Hilo advocates call for action on missing, murdered Indigenous women, girls and Māhū
Red dresses and handprints lined Kanoelehua Avenue as Hilo advocates pressed for attention to Native Hawaiian girls who disappear into Hawaii Island’s missing-persons gap.

Hilo’s rush-hour traffic became a stage for grief and accountability when advocates gathered outside Ross on Kanoelehua Avenue with red dresses, red handprints and hand-held signs for the National Day of Awareness for Missing and Murdered Indigenous Women, Girls and Māhū.
The sign-waving, organized by He Hoomaka Hou Ana o Puna and Kū Ānuenue, was the third annual gathering hosted by He Hoomaka Hou Ana o Puna, a nonprofit that focuses on behavioral health services and peer mentorship for women. Supporters said the goal was not only remembrance, but visibility for violence that disproportionately affects Indigenous, Native Hawaiian, Alaska Native and Native American women and girls, along with transgender and two-spirit people.
The Hilo demonstration also pointed to a local accountability gap that advocates say is too often overlooked. An Office of Hawaiian Affairs report cited at the gathering showed Native Hawaiian children ages 15 to 17 represented the highest number of missing children on Hawaii Island. The same report said there were 182 cases of missing Native Hawaiian girls on Hawaii Island from 2018 to 2021, more than any other racial group in the report.
Advocates said those numbers reflect more than isolated cases. They tied the risk to poverty, housing instability and trafficking, along with weak media attention and uneven public response when Indigenous girls and women disappear. The message in Hilo was that missing persons are not all counted, tracked or treated the same, and that gaps in recognition can make some victims easier to overlook.

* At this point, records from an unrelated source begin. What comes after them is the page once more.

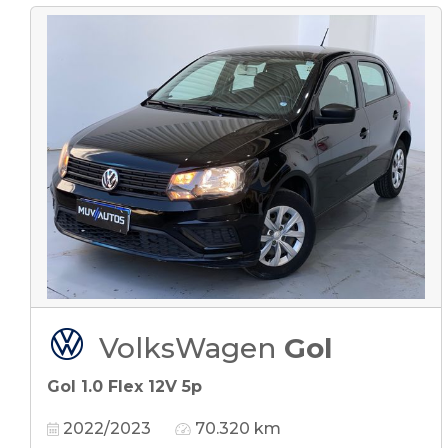
VolksWagen
Gol
Gol 1.0 Flex 12V 5p
2022/2023
70.320 km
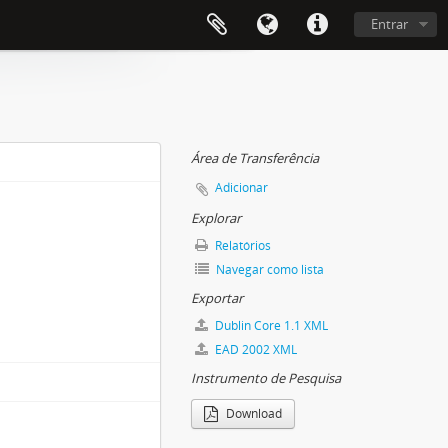
Entrar
Área de Transferência
Adicionar
Explorar
Relatórios
Navegar como lista
Exportar
Dublin Core 1.1 XML
EAD 2002 XML
Instrumento de Pesquisa
Download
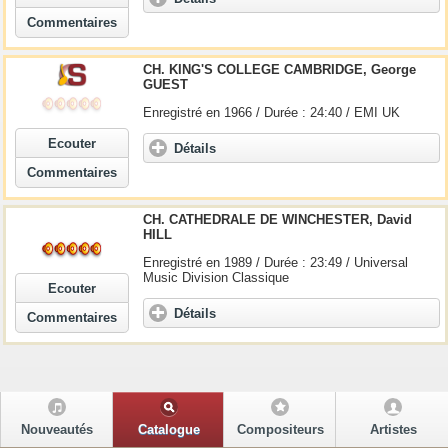
Commentaires
CH. KING'S COLLEGE CAMBRIDGE, George
GUEST
Enregistré en 1966 / Durée : 24:40 / EMI UK
Ecouter
Détails
Commentaires
CH. CATHEDRALE DE WINCHESTER, David
HILL
Enregistré en 1989 / Durée : 23:49 / Universal
Music Division Classique
Ecouter
Détails
Commentaires
Nouveautés
Catalogue
Compositeurs
Artistes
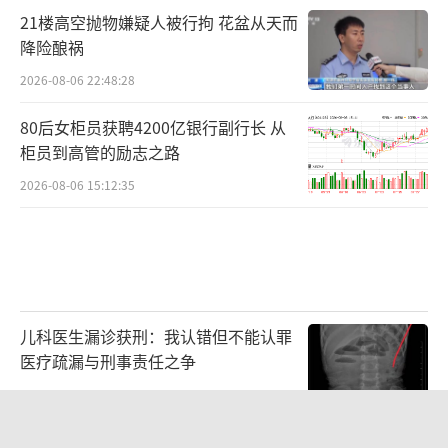
21楼高空抛物嫌疑人被行拘 花盆从天而
降险酿祸
2026-08-06 22:48:28
80后女柜员获聘4200亿银行副行长 从
柜员到高管的励志之路
2026-08-06 15:12:35
儿科医生漏诊获刑：我认错但不能认罪
医疗疏漏与刑事责任之争
2026-08-06 13:45:15
韩国“最好的夏天”结束了吗 股市暴跌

Renee Rivera, co-director of He Hoomaka Hou Ana o Puna, said Hawaii’s high cost of living leaves children and families more vulnerable when basic needs are hard to meet. That reality gave the gathering its urgency: the crisis is not confined to distant headlines, but visible on Big Island streets, where advocates are pressing for systems that can recognize Native Hawaiian, Indigenous and māhū victims distinctly instead of letting them vanish inside broader categories.